If Kerberos is enabled, enter the following information:

Configure your source filesystem if Kerberos is enabled or if your Hadoop configuration isn't in a default location.

In the Filesystems panel, enter the following information:

  • Filesystem Type - The type of filesystem source. Select Hadoop Distributed File System (HDFS).
  • Display Name - Enter a name for your source filesystem.
  • Default FS - Enter the fs.defaultFS value from your HDFS configuration.
  • Kerberos Configuration
    • Kerberos Principal - Enter a principal that will map to the HDFS super user using auth_to_local rules, or add the LiveData Migrator user principal to the super-user group on the Hadoop cluster you're using.
      • For example: Create the Kerberos principal ldmuser@realm.com. Using auth_to_local rules, ensure the principal maps to the user hdfs, or that the user ldmuser is explicitly added to the super-user group.
    • Kerberos Keytab Location - Enter the path to the Kerberos keytab file containing the Kerberos Principal. The keytab file must be accessible to the local system user running the LiveData Migrator service (default is hdfs), and must be accessible from the edge node where LiveData Migrator is installed.
      • For example: Copy the ldmuser.keytab file (where ldmuser is your intended user) containing the Kerberos principal into the /etc/security/keytabs/ directory on the edge node running LiveData Migrator, make its permissions accessible to the HDFS user running LiveData Migrator, and enter the /etc/security/keytabs/ldmuser.keytab path during Kerberos configuration for the filesystem.
  • Additional Configuration
    • Provide a path to files - Enter the directory or directories containing your HDFS configuration (such as the core-site.xml and hdfs-site.xml) on your LiveData Migrator host's local filesystem. This is required if you have Kerberos or a HA HDFS.
    • Additional Configuration (Optional) - Enter override properties or specify additional properties by adding key/value pairs.

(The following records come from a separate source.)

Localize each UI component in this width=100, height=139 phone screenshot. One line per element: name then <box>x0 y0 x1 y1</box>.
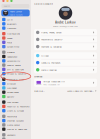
staticText: Wallpaper <box>7 86 17 90</box>
button[interactable]: Password & Security <box>34 36 97 43</box>
staticText: Notifications <box>7 32 20 35</box>
staticText: Name, Phone, Email <box>41 31 62 34</box>
staticText: Password & Security <box>41 38 62 41</box>
button[interactable]: Users & Groups <box>0 108 31 113</box>
staticText: Search <box>4 5 10 7</box>
button[interactable]: Privacy & Security <box>0 72 31 76</box>
button[interactable]: Desktop & Dock <box>0 77 31 81</box>
staticText: This MacBook Air <box>43 83 60 86</box>
staticText: Apple Account <box>10 13 23 16</box>
staticText: Virtual MacBook Air <box>43 80 65 83</box>
button[interactable]: Siri & Spotlight <box>0 67 31 72</box>
staticText: Payment & Shipping <box>41 45 61 48</box>
button[interactable]: Wallet & Apple Pay <box>0 127 31 131</box>
button[interactable]: Displays <box>0 81 31 86</box>
staticText: Andre Larkov <box>10 10 22 13</box>
staticText: General <box>7 51 15 54</box>
staticText: Battery <box>7 95 14 98</box>
staticText: Displays <box>7 82 16 85</box>
button[interactable]: Screen Time <box>0 44 31 49</box>
button[interactable]: Wallpaper <box>0 86 31 90</box>
staticText: Wi-Fi <box>7 18 13 21</box>
button[interactable]: Control Center <box>0 63 31 67</box>
staticText: andre.larkov@icloud.com <box>53 25 78 28</box>
staticText: Passwords <box>7 115 17 118</box>
staticText: Users & Groups <box>7 109 24 112</box>
staticText: Family Sharing <box>41 68 56 72</box>
button[interactable]: Trackpad <box>0 137 31 139</box>
button[interactable]: Notifications <box>0 32 31 36</box>
button[interactable]: Name, Phone, Email <box>34 29 97 36</box>
staticText: Appearance <box>7 55 17 58</box>
button[interactable]: Focus <box>0 40 31 44</box>
staticText: Focus <box>7 41 12 44</box>
button[interactable]: Sign Out… <box>34 89 45 93</box>
staticText: Screen Saver <box>7 91 19 94</box>
staticText: Siri & Spotlight <box>7 68 24 71</box>
button[interactable]: More Apple ID Settings… <box>67 89 97 93</box>
button[interactable]: General <box>0 50 31 54</box>
staticText: Accessibility <box>7 59 20 62</box>
staticText: Internet Accounts <box>7 119 24 122</box>
button[interactable]: Payment & Shipping <box>34 43 97 50</box>
staticText: iCloud <box>41 54 48 57</box>
staticText: Control Center <box>7 64 21 67</box>
staticText: Keyboard <box>7 133 15 136</box>
button[interactable]: Media & Purchases <box>34 59 97 66</box>
button[interactable]: Family Sharing <box>34 66 97 73</box>
staticText: Media & Purchases <box>41 61 60 64</box>
staticText: Devices <box>34 75 42 78</box>
button[interactable]: Network <box>0 26 31 30</box>
staticText: Lock Screen <box>7 101 18 104</box>
button[interactable]: Keyboard <box>0 133 31 137</box>
staticText: Apple Account <box>34 2 53 5</box>
button[interactable]: Screen Saver <box>0 90 31 94</box>
button[interactable]: Lock Screen <box>0 100 31 104</box>
staticText: Network <box>7 27 16 30</box>
button[interactable]: Internet Accounts <box>0 118 31 123</box>
staticText: Touch ID & Password <box>7 105 29 108</box>
button[interactable]: Wi-Fi <box>0 17 31 22</box>
staticText: Wallet & Apple Pay <box>7 128 27 131</box>
staticText: Sign Out… <box>34 89 45 92</box>
button[interactable]: Andre Larkov <box>1 10 30 16</box>
staticText: Game Center <box>7 123 20 126</box>
button[interactable]: Bluetooth <box>0 22 31 26</box>
button[interactable]: Sound <box>0 36 31 40</box>
staticText: Andre Larkov <box>55 20 76 24</box>
button[interactable]: iCloud <box>34 52 97 59</box>
button[interactable]: Passwords <box>0 114 31 118</box>
staticText: More Apple ID Settings… <box>67 89 94 92</box>
button[interactable]: Battery <box>0 94 31 99</box>
staticText: Privacy & Security <box>7 72 26 75</box>
button[interactable]: Game Center <box>0 123 31 127</box>
button[interactable]: Accessibility <box>0 59 31 63</box>
staticText: Sound <box>7 36 12 40</box>
button[interactable]: Touch ID & Password <box>0 104 31 108</box>
staticText: Bluetooth <box>7 22 16 25</box>
button[interactable]: Virtual MacBook Air <box>34 79 97 87</box>
staticText: Desktop & Dock <box>7 78 24 81</box>
button[interactable]: Appearance <box>0 54 31 59</box>
staticText: Screen Time <box>7 45 19 48</box>
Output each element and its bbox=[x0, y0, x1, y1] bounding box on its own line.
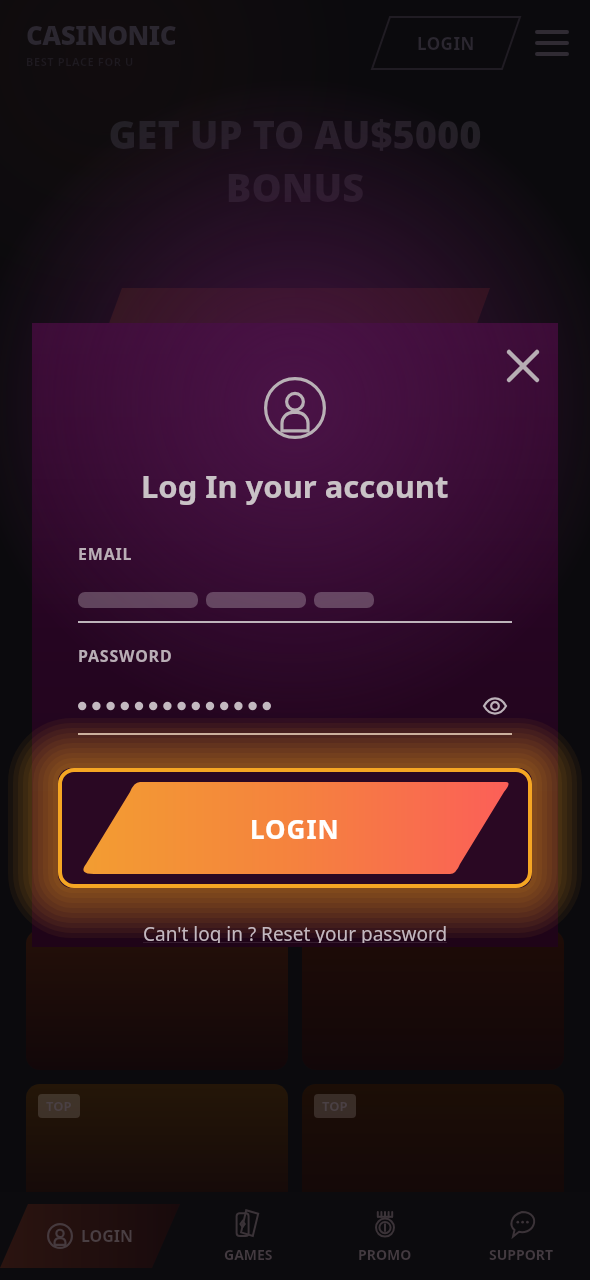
button[interactable]: Close bbox=[498, 341, 548, 391]
button[interactable]: Can't log in ? Reset your password bbox=[133, 917, 458, 947]
button[interactable]: SUPPORT bbox=[453, 1203, 590, 1270]
staticText: Log In your account bbox=[141, 465, 449, 507]
button[interactable]: Show password bbox=[478, 689, 512, 723]
button[interactable]: GAMES bbox=[180, 1203, 316, 1270]
staticText: BEST PLACE FOR U bbox=[26, 54, 134, 69]
button[interactable]: LOGIN bbox=[58, 768, 532, 888]
staticText: LOGIN bbox=[417, 32, 475, 55]
button[interactable]: LOGIN bbox=[372, 17, 520, 69]
button[interactable]: PROMO bbox=[316, 1203, 453, 1270]
staticText: EMAIL bbox=[78, 543, 133, 565]
staticText: LOGIN bbox=[81, 1225, 134, 1247]
staticText: PASSWORD bbox=[78, 645, 173, 667]
button[interactable]: Casinonic home bbox=[26, 17, 177, 69]
staticText: LOGIN bbox=[250, 811, 340, 846]
staticText: TOP bbox=[46, 1097, 72, 1115]
button[interactable]: Menu bbox=[530, 21, 574, 65]
staticText: GET UP TO AU$5000 BONUS bbox=[108, 108, 482, 214]
button[interactable]: Game bbox=[26, 930, 288, 1070]
button[interactable]: LOGIN bbox=[0, 1204, 180, 1268]
button[interactable]: Game bbox=[26, 1084, 288, 1224]
staticText: TOP bbox=[322, 1097, 348, 1115]
staticText: SUPPORT bbox=[489, 1245, 554, 1264]
staticText: Can't log in ? Reset your password bbox=[143, 921, 448, 943]
staticText: GAMES bbox=[224, 1245, 273, 1264]
button[interactable]: Game bbox=[302, 1084, 564, 1224]
staticText: CASINONIC bbox=[26, 17, 177, 52]
staticText: PROMO bbox=[358, 1245, 412, 1264]
button[interactable]: Game bbox=[302, 930, 564, 1070]
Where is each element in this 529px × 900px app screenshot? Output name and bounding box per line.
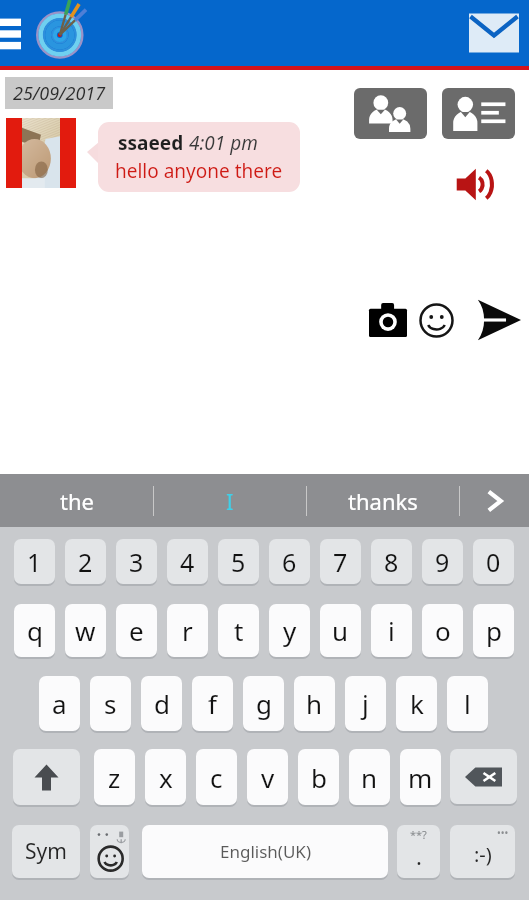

For more information about configuring Kerberos, see the troubleshooting section.

Configure source filesystems with the CLI#

LiveData Migrator migrates data from a single source filesystem. LiveData Migrator automatically detects the Hadoop Distributed File System (HDFS) it's installed on and configures it as the source filesystem. If it doesn't detect the HDFS source automatically, you can validate the source. You can override auto-detection of any HDFS source by manually adding a source filesystem.

note

At this time, Azure Data Lake Storage (ADLS) Gen2 source filesystems can only be used for one-time migrations.

Use the following CLI commands to add source filesystems:

CommandAction
filesystem add adls2 oauthAdd an ADLS Gen 2 filesystem resource using a service principal and oauth credentials
filesystem add adls2 sharedKeyAdd an ADLS Gen 2 filesystem resource using access key credentials
filesystem add gcsAdd a Google Cloud Storage filesystem resource
filesystem add hdfsAdd a HDFS resource
filesystem add s3aAdd an S3 filesystem resource (choose this when using Amazon S3 and IBM Cloud Object Storage)

Validate your source filesystem#

Verify that the correct source filesystem is registered or delete the existing one (you'll define a new source in the Add File Systems step).

If Kerberos is enabled or your Hadoop configuration does not contain the information needed to connect to the Hadoop file system, use the filesystem auto-discover-source hdfs command to provide your Kerberos credentials and auto-discover your source HDFS configuration.

note

If Kerberos is disabled, and Hadoop configuration is on the host, LiveData Migrator will detect the source filesystem automatically on startup.

Manage your source filesystem#

Manage the source filesystem with the following commands:

CommandAction
source clearDelete all sources
source delDelete one source
[filesystem auto-discover-hdfs]Automatically detect an HDFS source
source showView the source filesystem configuration
filesystem auto-discover-source hdfsEnter your Kerberos credentials to access your source HDFS configuration
note

To update existing filesystems, first stop all migrations associated with them. After saving updates to your configuration, you'll need to restart the LiveData Migrator service for your updates to take effect. In most supported Linux distributions, run the command service livedata-migrator restart.